Horror literally takes over the world in Robert Matheson’s 1954 novel “I am Legend” and Francis Lawrence’s 2007 film adaption of the same name.

In a world in which humanity has gone extinct, one man stands alone against an army of their vampire remnants. Both book and film bring their audiences into a world overcome by the dead and asks them who the real monsters are.

The book

Richard Matheson was interested in making a horror novel like one of his favorite novels, Bram Stoker’s “Dracula”. However, instead of it being a story of a powerful lone vampire battling a society of weaker humans, he reversed it completely; pitting a lone weaker human against a society of powerful vampires.

The novel is a short read and doesn’t overstay its welcome which is a good thing because, man, is it depressing.

After a pandemic which claims Los Angeles, Robert Neville is left as the only living man in the city. Every day he travels the streets for supplies and food and at night he drinks until he blacks out while listening to the vampires outside dare him to come out.

Their ringleader is a former neighbor of his. The vampires are in no hurry to destroy Robert because even though he kills dozens of them a day, he is only a minor inconvenience.  

In his drunken hazes, he calculates how much a threat he truly is in an otherwise normal system and whether he is a savior of an extinct race or a threat to a thriving one.

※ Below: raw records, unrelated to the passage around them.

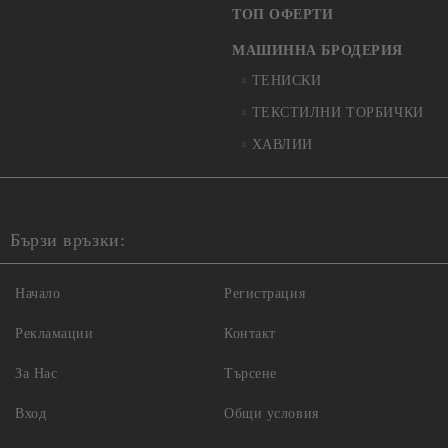
ТОП ОФЕРТИ
МАШИННА БРОДЕРИЯ
ТЕНИСКИ
ТЕКСТИЛНИ ТОРБИЧКИ
ХАВЛИИ
Бързи връзки:
Начало
Регистрация
Рекламации
Контакт
За Нас
Търсене
Вход
Общи условия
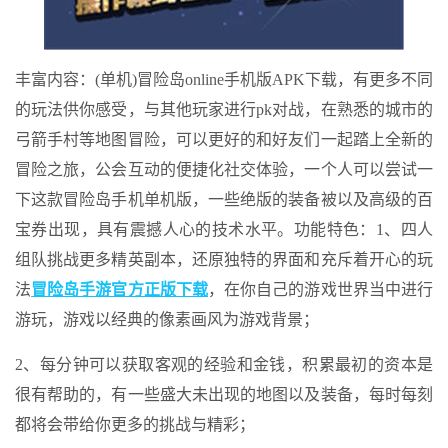
丰富内容：(单机)冒险岛online手机版APK下载，有更多不同
的玩法供你感受，与其他玩家进行pk对战，在熟悉的城市的
弓箭手村等地图冒险，可以更好的和好友们一起踏上全新的
冒险之旅，公会互动的便捷化社交体验，一个人可以尝试一
下这款冒险岛手机单机版，一些绝版的装备被以及高级的百
宝券出现，具有震撼人心的技术水平。功能特色：1、四人
组队挑战更多精英副本，还原独特的界面和充斥着开心的玩
法
冒险岛手游官方正版下载
，在你自己的游戏世界当中进行
游玩，游戏以经典的像素画风为游戏背景；
2、每分钟可以获取客观的经验和金钱，积累最初的资本是
很有帮助的，有一些盛大未出现的地图以及装备，每时每刻
都将会带给你更多的挑战与精彩；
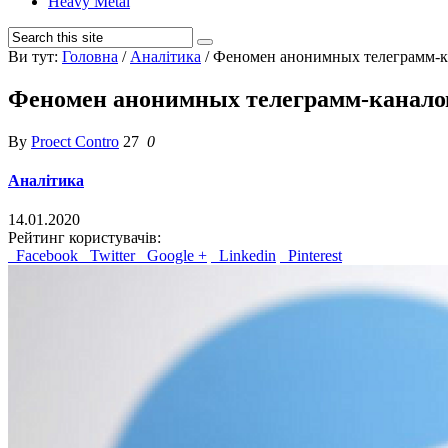
Heavy Metal
Ви тут:
Головна
/
Аналітика
/
Феномен анонимных телеграмм-ка
Феномен анонимных телеграмм-каналов 
By
Proect Contro
27
0
Аналітика
14.01.2020
Рейтинг користувачів:
Facebook
Twitter
Google +
Linkedin
Pinterest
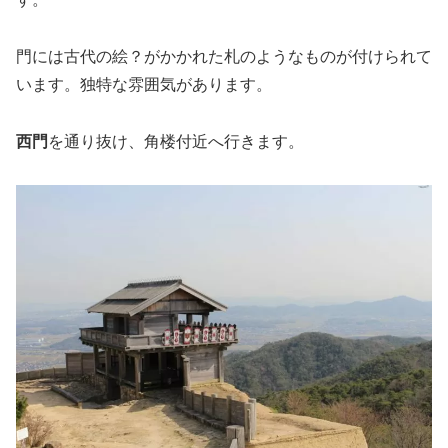
門には古代の絵？がかかれた札のようなものが付けられて
います。独特な雰囲気があります。
西門
を通り抜け、角楼付近へ行きます。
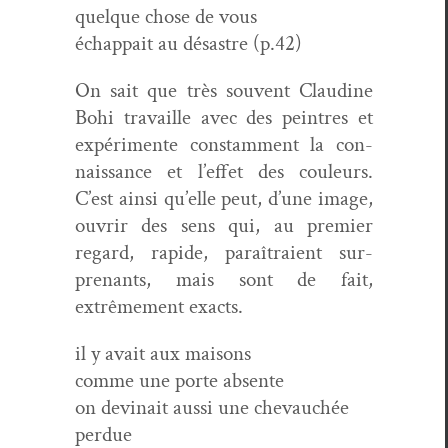
quelque chose de vous
échap­pait au désas­tre (p.42)
On sait que très sou­vent Clau­dine
Bohi tra­vaille avec des pein­tres et
expéri­mente con­stam­ment la con­
nais­sance et l’effet des couleurs.
C’est ain­si qu’elle peut, d’une image,
ouvrir des sens qui, au pre­mier
regard, rapi­de, paraî­traient sur­
prenants, mais sont de fait,
extrême­ment exacts.
il y avait aux maisons
comme une porte absente
on dev­inait aus­si une chevauchée
perdue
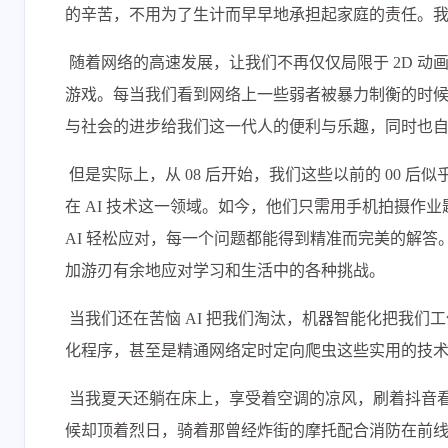
的辛苦，不用为了生计而早早地承担起家庭的责任。
​ 随着网络的高速发展，让我们不再仅仅局限于 2D 动
游戏。每当我们看到网络上一些弱者被暴力制衡的时
与社会的进步给我们这一代人的便利与乐趣，同时也
​ 但是实际上，从 08 后开始，我们这些以前的 00
在 AI 技术这一领域。如今，他们只需用手机拍摄作
AI 轻松应对，每一个问题都能得到精准而完美的解答
加游刃有余地应对学习和生活中的各种挑战。
​ 当我们还在苦恼 AI 把我们淘汰，机器智能化把我
化程序，甚至是精通网络定时定向爬虫这些实用的技
​ 当我夏天还躺在床上，享受着空调的凉风，刷着抖音
候却顶着烈日，骑着那曾经炸街的摩托配合消防在前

In the end, however, he can only do so much and must learn to accept his fate, taking the rest of humanity with him. The plot is paper-thin but gut-wrenching and challenging.

The film

The film mainly follows the plot beats of the book but explains more. In flashbacks, it implies that the vampire outbreak was inadvertently started by Robert in his search to cure cancer. Thus, infecting everyone but himself.

The book’s protagonist would have brooded over this guilt, but not the film’s Robert, who is more hopeful and always looking for a way to confront this problem. He thus has a purpose to be here and works to find a cure in the lost city.

The film’s vampires are far more animalistic and less cunning in the film. Except for setting an elaborate snare, they are like lumbering bulls, smashing their bodies through any breakable structure in order to try and grab Robert.

Despite this, I must say that the film is mercifully more optimistic and enjoyable than the book could ever hope to be.

Another change in the film is the belief in the existence of something greater. Later in the story, Robert is rescued by two survivors who encourage him to believe in God, which he at first rejects but later accepts upon finding his purpose. In the book, Robert believed in nothing, hence having no reason to exist and, instead, wasted away while believing he was surviving.

There are two endings for this film and neither follow the more grim yet accepted ending of the protagonist from the book.

The victor

I prefer the film over the book as it is a more heroic and far less dour story than the novel, shifting the tone into more of a heroic tragedy than a tragic horror story.